- [About this exercise]: Would you return exactly the lines from the top of the data below through the one containing "宮城県仙台市青葉区中央", leaving out the pictures?

- [Dataset entries]:
####

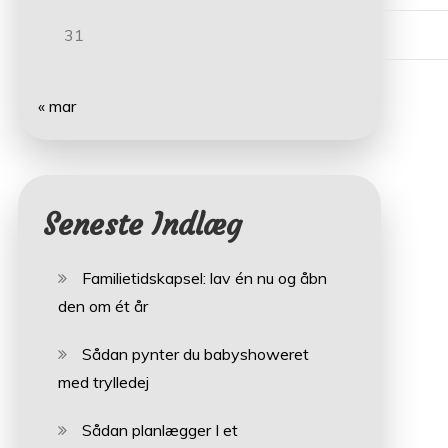
31
« mar
Seneste Indlæg
Familietidskapsel: lav én nu og åbn
den om ét år
Sådan pynter du babyshoweret
med trylledej
Sådan planlægger I et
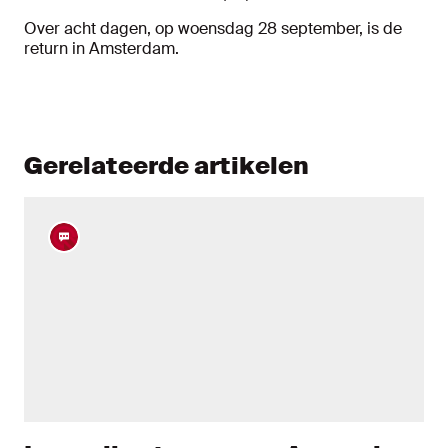
Over acht dagen, op woensdag 28 september, is de
return in Amsterdam.
Gerelateerde artikelen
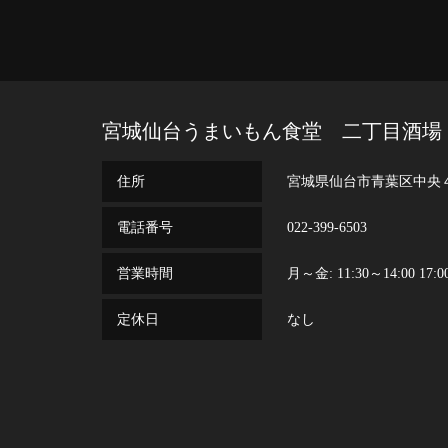
宮城仙台うまいもん食堂 二丁目酒場
住所
宮城県仙台市青葉区中央
電話番号
022-399-6503
営業時間
月～金: 11:30～14:00 17:
定休日
なし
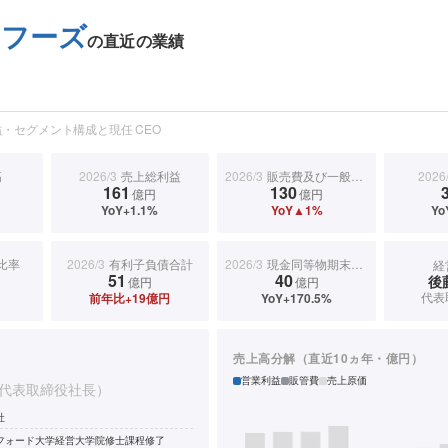
もフーズ
の直近の業績
・セグメント構成と現任 CEO
高
2026/3
売上総利益
2026/3
販売費及び一般管理費
2026
161
130
億円
億円
YoY+1.1%
YoY▲1%
Yo
比率
2026/3
有利子負債合計
2026/3
現金同等物期末残高
経
51
40
後
億円
億円
代表
前年比+19億円
YoY+170.5%
売上高分解（直近10ヵ年・億円）
営業利益
販管費
売上原価
代表取締役社長）
社
フォード大学経営大学院修士課程修了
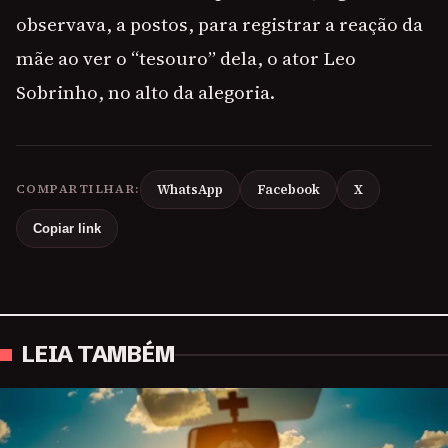
observava, a postos, para registrar a reação da
mãe ao ver o “tesouro” dela, o ator Leo
Sobrinho, no alto da alegoria.
COMPARTILHAR:
WhatsApp
Facebook
X
Copiar link
LEIA TAMBÉM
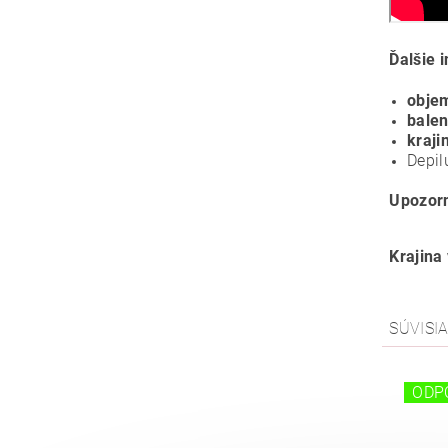
Ďalšie 
obje
balen
kraji
Depil
Upozor
Krajina
SÚVISI
ODP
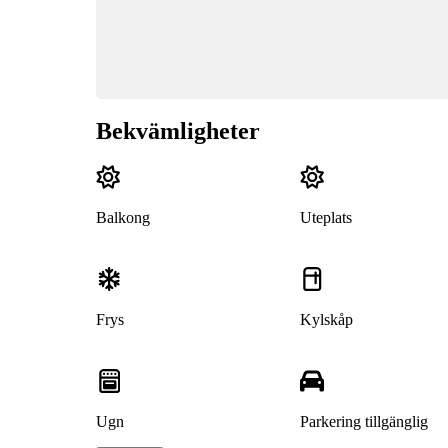
Bekvämligheter
Balkong
Uteplats
Frys
Kylskåp
Ugn
Parkering tillgänglig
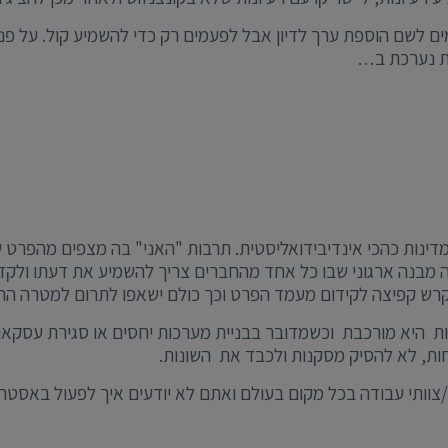
מים לשם הוספת ערך לדיון אבל לפעמים רק כדי להשמיע קול. על פנ
ת נערכת ב…
דינות כהכי אינדיבידואליסטית. תרבות "האני" בה מצפים מהפרט ש
ה מבנה ארגוני שבו כל אחד מהחברים צריך להשמיע את דעתו ולקדם 
ם קרש קפיצה לקידום מעמד הפרט וכך כולם ישאפו לתרום למטרה ה
ות היא מורכבת וכשמדובר בבניית מערכות יחסים או סגירת עסקאות 
חות, לא להסיק מסקנות ולכבד את השונות.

####

- [Result of the exercise]:
31
« mar
Seneste Indlæg
Familietidskapsel: lav én nu og åbn
den om ét år
Sådan pynter du babyshoweret
med trylledej
Sådan planlægger I et
Over acht dagen, op woensdag 28 september, is de
return in Amsterdam.
Gerelateerde artikelen
宮城仙台うまいもん食堂 二丁目酒場
住所
宮城県仙台市青葉区中央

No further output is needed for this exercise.